Extended Data Fig. 2 Enrichment of two-amino acid motifs in samples treated with TcmX.
Heatmaps showing the enrichment of individual residues at positions −2 to +1, and all possible combinations of motifs consisting of two adjacent amino acids, following treatment with TcmX. Enrichment is defined as log2(FTcmX/Funtreated), where FTcmX is the frequency of occurrence of a given motif in the sample treated with TcmX and Funtreated is its frequency in the untreated sample.
Extended Data Fig. 3 Four-amino acid motifs at position [−2,+1] ending with LK are not significantly enriched following TcmX treatment.
Volcano plot of statistical significance (−log10(p-value)) against enrichment (log2(fold change)) for four-amino acid motifs at position [−2,+1]. Motifs ending in LK are shown in yellow and the two LK-containing motifs described in Ref. 6 (FVLK/TILK) are labeled in bold. P-values were calculated by DESeq2 (Ref. 33) using a one-sided Wald test, without correction for multiple-testing.
Extended Data Fig. 4 Ability of different PQKC variants to induce TcmX-dependent stalling.
Volcano plots of statistical significance (−log10(p-value)) against enrichment (log2(fold change)) for four-amino acid motifs at position [−2,+1]. Single amino acid variants of the PQKC motif are shown in red, XQKX motifs are in blue, PQXC or PXKC motifs are in orange and PXXC motifs are in yellow. P-values were calculated by DESeq2 (Ref. 33) using a one-sided Wald test, without correction for multiple-testing.
Extended Data Fig. 5 Codon composition does not have a major influence on TcmX-dependent ribosome stalling at QK motifs.
Violin plot showing the enrichment of various three-amino acid motifs at positions [−2,0] following treatment with TcmX. Each bar represents a motif variant with a distinct codon composition.
Extended Data Fig. 6 Overview of cryo-EM data processing.
Flowchart showing the workflow used to process cryo-EM data for the 70S–MAAAPQKC–TcmX complex in Relion v4.0 (ref. 41). The final reconstruction could be refined to an overall resolution of 2.7 Å, assessed using a Fourier shell correlation (FSC) cutoff of 0.143.

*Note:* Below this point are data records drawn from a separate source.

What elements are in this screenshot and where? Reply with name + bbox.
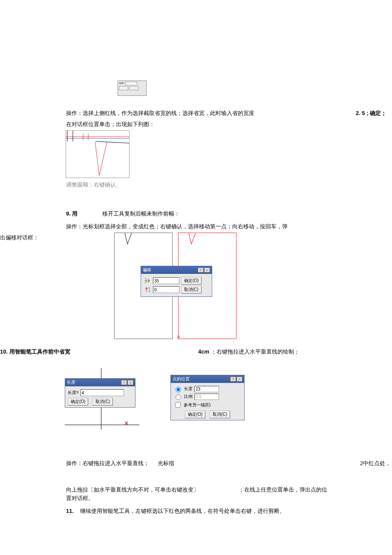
step11: 11. 继续使用智能笔工具，左键框选以下红色的两条线，在符号处单击右键，进行剪断… — [66, 506, 285, 517]
step11-num: 11. — [66, 508, 74, 514]
length-cancel-button[interactable]: 取消(C) — [92, 398, 113, 405]
step10-mid: 4cm ；右键拖拉进入水平垂直线的绘制； — [198, 347, 300, 357]
point-cancel-button[interactable]: 取消(C) — [210, 411, 230, 418]
p1-line2: 在对话框位置单击；出现如下列图： — [66, 119, 155, 130]
mini-ok-button[interactable] — [119, 86, 128, 90]
offset-dialog-titlebar: 偏移 ? × — [141, 266, 212, 274]
mini-dialog-figure: 省宽= — [118, 81, 147, 96]
p10-line2b: ；在线上任意位置单击，弹出点的位 — [239, 485, 327, 495]
close-icon[interactable]: × — [236, 377, 242, 382]
mini-cancel-button[interactable] — [129, 86, 138, 90]
step9-title: 移开工具复制后幅来制作前幅： — [102, 209, 180, 219]
offset-x-input[interactable] — [153, 277, 179, 284]
point-length-input[interactable] — [194, 386, 219, 392]
dart-width-label: 省宽= — [119, 82, 124, 85]
help-icon[interactable]: ? — [121, 380, 127, 385]
x-arrow-icon — [144, 278, 151, 284]
step11-text: 继续使用智能笔工具，左键框选以下红色的两条线，在符号处单击右键，进行剪断。 — [80, 508, 285, 514]
paragraph-1: 操作：选择上侧红线，作为选择截取省宽的线；选择省宽，此时输入省的宽度 — [66, 108, 386, 119]
help-icon[interactable]: ? — [198, 267, 204, 273]
cross-icon: × — [177, 334, 180, 340]
length-ok-button[interactable]: 确定(O) — [68, 398, 88, 405]
offset-dialog-title: 偏移 — [143, 267, 151, 273]
length-dialog-title: 长度 — [67, 380, 75, 385]
svg-line-6 — [96, 141, 129, 143]
ref-other-end-checkbox[interactable] — [175, 402, 181, 408]
point-position-dialog: 点的位置 ? × 长度 比例 参考另 — [170, 375, 245, 420]
point-dialog-title: 点的位置 — [173, 376, 190, 382]
length-dialog: 长度 ? × 长度= 确定(O) 取消(C) — [65, 378, 135, 408]
point-ratio-input[interactable] — [194, 394, 219, 400]
offset-ok-button[interactable]: 确定(O) — [181, 277, 202, 285]
step9-op2: 出偏移对话框： — [0, 233, 39, 243]
offset-y-input[interactable] — [153, 286, 179, 293]
ref-other-end-label: 参考另一端(E) — [184, 402, 210, 408]
step9-num: 9. 用 — [66, 209, 78, 219]
point-ok-button[interactable]: 确定(O) — [185, 411, 205, 418]
p10-line1c: 2中红点处， — [360, 458, 391, 469]
point-ratio-label: 比例 — [184, 394, 193, 400]
p10-line1b: 光标指 — [158, 458, 174, 469]
p10-line1a: 操作：右键拖拉进入水平垂直线； — [66, 458, 149, 469]
step9-op1: 操作：光标划框选择全部，变成红色；右键确认，选择移动第一点；向右移动，按回车，弹 — [66, 221, 386, 232]
p10-line3: 置对话框。 — [66, 493, 94, 504]
figure-length: × 长度 ? × 长度= 确定(O) 取消(C) — [65, 368, 139, 430]
red-cross-icon: × — [124, 420, 128, 427]
document-page: 省宽= 操作：选择上侧红线，作为选择截取省宽的线；选择省宽，此时输入省的宽度 2… — [0, 0, 392, 555]
length-label: 长度= — [68, 390, 79, 396]
length-input[interactable] — [81, 389, 124, 396]
figure-offset: × 偏移 ? × 确定(O) — [114, 233, 238, 341]
close-icon[interactable]: × — [204, 267, 210, 273]
length-radio[interactable] — [176, 387, 181, 392]
figure-v-line — [66, 130, 130, 178]
ratio-radio[interactable] — [176, 394, 181, 400]
offset-dialog: 偏移 ? × 确定(O) — [141, 266, 212, 297]
fig1-caption: 调整圆顺；右键确认。 — [66, 180, 121, 190]
p1-line1a: 操作：选择上侧红线，作为选择截取省宽的线；选择省宽，此时输入省的宽度 — [66, 110, 254, 116]
p1-line1b: 2. 5 ; 确定； — [356, 108, 386, 119]
close-icon[interactable]: × — [127, 380, 133, 385]
step10-left: 10. 用智能笔工具作前中省宽 — [0, 347, 70, 357]
dart-width-input[interactable] — [125, 82, 137, 85]
y-arrow-icon — [144, 287, 151, 293]
help-icon[interactable]: ? — [230, 377, 236, 382]
point-length-label: 长度 — [184, 386, 193, 392]
dart-width-dialog: 省宽= — [118, 81, 147, 96]
offset-cancel-button[interactable]: 取消(C) — [181, 286, 202, 293]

Extended Data Fig. 7 Quality of the 70S–MAAAPQKC–TcmX reconstruction.
a, Cryo-EM density map obtained for a 3D reconstruction of the 70S–MAAAPQKC–TcmX complex in Relion v4.0 (ref. 41) and auto-sharpened with Phenix v1.20.1 (ref. 45), filtered and colored by local resolution estimation values in Chimera X v.1.3 (ref. 49). b, Cross-section of the same map showing the E, P and A sites of the ribosome. c, Isolated ligand densities in the E, P and A sites, filtered and colored by local resolution. d, The same isolated densities shown in c, displayed as a transparent surface and fitted with molecular models of the E-, P- and A-site tRNAs, mRNA, TcmX and the nascent peptide. e, Model to map correlation curve calculated for the 70S–MAAAPQKC–TcmX structure. f, Representative cryo-EM densities of three different tRNA modifications within the A- and P-site tRNAs.

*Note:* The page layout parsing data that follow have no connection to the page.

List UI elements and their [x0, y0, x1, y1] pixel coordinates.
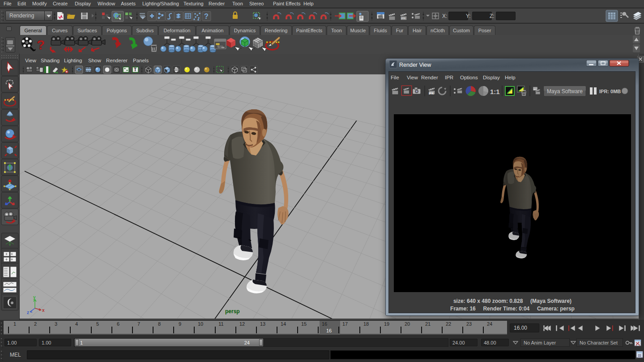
svg-text:?: ?: [204, 13, 209, 20]
svg-text:z: z: [27, 310, 29, 315]
svg-text:IPR: IPR: [401, 17, 406, 20]
svg-text:y: y: [33, 296, 36, 300]
svg-text:Maya Software: Maya Software: [547, 88, 583, 95]
svg-text:x: x: [42, 308, 45, 313]
svg-text:IPR: 0MB: IPR: 0MB: [599, 89, 621, 94]
svg-text:Render View: Render View: [399, 62, 431, 68]
svg-text:1:1: 1:1: [490, 88, 500, 95]
svg-text:?: ?: [37, 37, 45, 52]
svg-text:IPR: IPR: [429, 92, 434, 95]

Extended Data Fig. 8 Comparison of 70S–MAAAPQKC–TcmX with earlier structures of the ribosome in complex with TcmX or other antibiotics.
a,b, Structural comparison of the peptidyl transferase center and TcmX binding site in 70S–MAAAPQKC–TcmX (white) and in complexes between E. coli 70S (gray, PBD 6Y69) or human 80 S (pale green, PDB 6Y6X) ribosomes and TcmX (Ref. 6). c, d, Displacement of the 3’ end of peptidyl-tRNA (dark blue) by TcmX (c) or Blasticidin S (PDB 6B4V, Ref. 23). e, f, Displacement of the 3’ end of aminoacyl-tRNA (light blue) by (e) Hygromycin A (PDB 5DOY, Ref. 25) or (f) A201A (PDB 4Z3S, Ref. 25).

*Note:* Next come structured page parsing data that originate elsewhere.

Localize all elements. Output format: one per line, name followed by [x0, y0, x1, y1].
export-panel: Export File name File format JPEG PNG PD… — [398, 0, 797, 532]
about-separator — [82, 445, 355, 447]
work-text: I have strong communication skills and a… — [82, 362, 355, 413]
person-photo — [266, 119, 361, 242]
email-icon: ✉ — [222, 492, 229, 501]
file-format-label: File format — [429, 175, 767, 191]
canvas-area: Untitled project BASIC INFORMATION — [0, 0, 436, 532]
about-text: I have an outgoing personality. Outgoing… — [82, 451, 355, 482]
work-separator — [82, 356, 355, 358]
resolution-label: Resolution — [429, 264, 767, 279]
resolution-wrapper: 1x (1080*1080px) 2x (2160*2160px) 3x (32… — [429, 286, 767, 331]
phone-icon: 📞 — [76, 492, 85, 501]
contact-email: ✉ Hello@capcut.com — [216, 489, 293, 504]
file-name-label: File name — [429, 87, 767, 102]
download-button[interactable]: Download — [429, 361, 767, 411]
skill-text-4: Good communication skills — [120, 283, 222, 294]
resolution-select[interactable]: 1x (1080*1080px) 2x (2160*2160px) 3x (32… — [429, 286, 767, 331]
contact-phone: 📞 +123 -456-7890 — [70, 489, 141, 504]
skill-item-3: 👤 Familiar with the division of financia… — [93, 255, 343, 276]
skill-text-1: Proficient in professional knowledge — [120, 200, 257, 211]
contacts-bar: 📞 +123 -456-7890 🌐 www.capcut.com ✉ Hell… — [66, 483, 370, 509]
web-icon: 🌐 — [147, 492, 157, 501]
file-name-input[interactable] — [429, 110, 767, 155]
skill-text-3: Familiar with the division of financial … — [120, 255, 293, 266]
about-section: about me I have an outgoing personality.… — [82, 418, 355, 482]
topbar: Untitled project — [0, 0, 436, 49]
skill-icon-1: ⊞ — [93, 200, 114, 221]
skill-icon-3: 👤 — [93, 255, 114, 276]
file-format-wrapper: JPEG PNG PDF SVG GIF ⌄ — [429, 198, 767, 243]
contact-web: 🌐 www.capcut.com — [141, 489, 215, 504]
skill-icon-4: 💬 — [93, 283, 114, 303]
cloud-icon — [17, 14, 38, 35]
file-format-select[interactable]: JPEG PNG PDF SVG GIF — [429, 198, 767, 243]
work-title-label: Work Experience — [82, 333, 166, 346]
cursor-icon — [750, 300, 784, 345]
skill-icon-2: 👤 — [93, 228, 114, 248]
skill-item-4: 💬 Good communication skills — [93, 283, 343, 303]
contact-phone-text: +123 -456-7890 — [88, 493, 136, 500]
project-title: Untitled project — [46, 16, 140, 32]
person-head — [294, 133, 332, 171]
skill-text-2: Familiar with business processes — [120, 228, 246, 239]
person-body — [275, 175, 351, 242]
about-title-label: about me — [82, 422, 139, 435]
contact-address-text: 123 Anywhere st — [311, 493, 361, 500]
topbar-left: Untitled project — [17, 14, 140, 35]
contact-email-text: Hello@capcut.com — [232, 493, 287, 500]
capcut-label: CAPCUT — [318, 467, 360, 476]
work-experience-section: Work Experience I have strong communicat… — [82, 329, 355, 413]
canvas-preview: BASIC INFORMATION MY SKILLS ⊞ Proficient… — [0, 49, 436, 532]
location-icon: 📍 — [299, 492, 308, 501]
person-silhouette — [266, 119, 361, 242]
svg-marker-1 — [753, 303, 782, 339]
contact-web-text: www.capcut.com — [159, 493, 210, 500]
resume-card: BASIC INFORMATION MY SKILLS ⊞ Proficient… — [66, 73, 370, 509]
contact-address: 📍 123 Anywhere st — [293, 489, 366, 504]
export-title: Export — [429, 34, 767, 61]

Extended Data Fig. 9 Effect of TcmX on the accommodation of the 3’ end of aminoacyl-tRNA, on 23S rRNA residue 2602 and on the N-terminus of ribosomal protein bL27.
a–d, Structural comparison of 23S rRNA nucleotides and tRNAs within the A site (a, b) and P site (c, d) regions of the peptidyl transferase center in the uninduced (Ref. 21) and induced (pre-attack) (Ref. 22) states (PDB 1VQ6 and 1VY4, respectively) (a, c), and the uninduced and TcmX-inhibited states (b, d). In the 70S–MAAAPQKC–TcmX structure, 23S rRNA residues U2506, G2583 and U2584 are in their induced conformation, but 23S rRNA nucleotide U2585 and nucleotide A76 of the P-site tRNA remain in the uninduced conformation, indicating partial aminoacyl-tRNA accommodation into the peptidyl transferase center. e, Sequestration of residue A76 of the P-site tRNALys within the tunnel by TcmX causes the preceding residue C75 to shift, which in turn leads to a conformational change in the peptidyl transferase center resulting in the stacking of the base of 23S rRNA residue A2602 against the imidazole ring of residue His-3 of ribosomal protein bL27.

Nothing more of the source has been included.